In my current role at Herald Star as Head of Youth Climate Communications, I have observed a critical correlation: where formal education systems fall short in delivering climate literacy, digital and grassroots media often step in to bridge the gap. Youth communicators, particularly in rural and semi-urban communities, are developing new methodologies for educating the public—from storytelling through local dialects, to short-form video content, to real-time reporting from areas experiencing climate-induced disasters.
Yet, the gap remains substantial. While Article 6 of the UNFCCC calls for public awareness and education as essential pillars of climate action, implementation in the Global South remains largely aspirational. In countries like Pakistan, Bangladesh, Kenya, and Nigeria, climate change is scarcely mentioned in national textbooks, and teacher training programs seldom include modules on sustainability or ecological literacy. This void disproportionately affects the youth, who will inherit the environmental consequences of today’s policy failures but are rarely equipped with the foundational knowledge to mitigate them.
During my engagements with The Society International (Together for Health and Education) and the Global Institute for Sustainable Development, I worked alongside youth in local communities who were innovating without institutional support—establishing school eco-clubs, leading awareness walks, and producing video series in native languages to educate farmers and fisherfolk on sustainable practices. These efforts represent more than community activism—they are early signs of an alternative education model, one that is media-driven, inclusive, and scalable.

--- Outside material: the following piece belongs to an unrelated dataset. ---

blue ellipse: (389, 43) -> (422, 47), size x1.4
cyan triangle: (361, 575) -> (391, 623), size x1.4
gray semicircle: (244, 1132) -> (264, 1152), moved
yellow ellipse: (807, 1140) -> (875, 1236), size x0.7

However, for these efforts to gain systemic legitimacy, three key developments must occur. First, national climate policies must integrate education and awareness as measurable targets, with funding allocated specifically for youth media training and resource development. Second, climate journalism should be institutionalized as a career pathway for youth, through partnerships between schools, universities, and media platforms. Finally, international bodies such as the UNFCCC must recognize youth-led communication platforms as official actors in climate education—not only during climate weeks and side events, but as consistent contributors to pre-sessional and intersessional workstreams.

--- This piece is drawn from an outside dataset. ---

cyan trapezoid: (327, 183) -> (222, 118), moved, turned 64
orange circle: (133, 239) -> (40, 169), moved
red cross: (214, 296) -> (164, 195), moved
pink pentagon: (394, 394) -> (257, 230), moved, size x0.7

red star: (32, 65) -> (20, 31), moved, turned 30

Climate communication in the Global South is not just about broadcasting facts—it is about shaping values, behaviors, and public consciousness in real time. The emerging generation of youth communicators are not only telling the climate story—they are writing it, broadcasting it, and teaching it across borders and languages. They are turning data into dialogue, headlines into help, and policies into people-centered messages.
SB62 and COP29 offer an important opportunity to foreground these voices in the global conversation. As climate agreements grow in complexity, the need for transparent, accessible, and youth-informed communication becomes more urgent. Young media professionals in the Global South are positioned uniquely to fulfill this need—grounded in community realities yet connected globally through digital tools.
In conclusion, climate education cannot succeed without climate communication—and in the Global South, youth-led media is the bridge between the two. Recognizing, investing in, and collaborating with these platforms is no longer optional. It is a strategic imperative for climate resilience, equity, and global solidarity.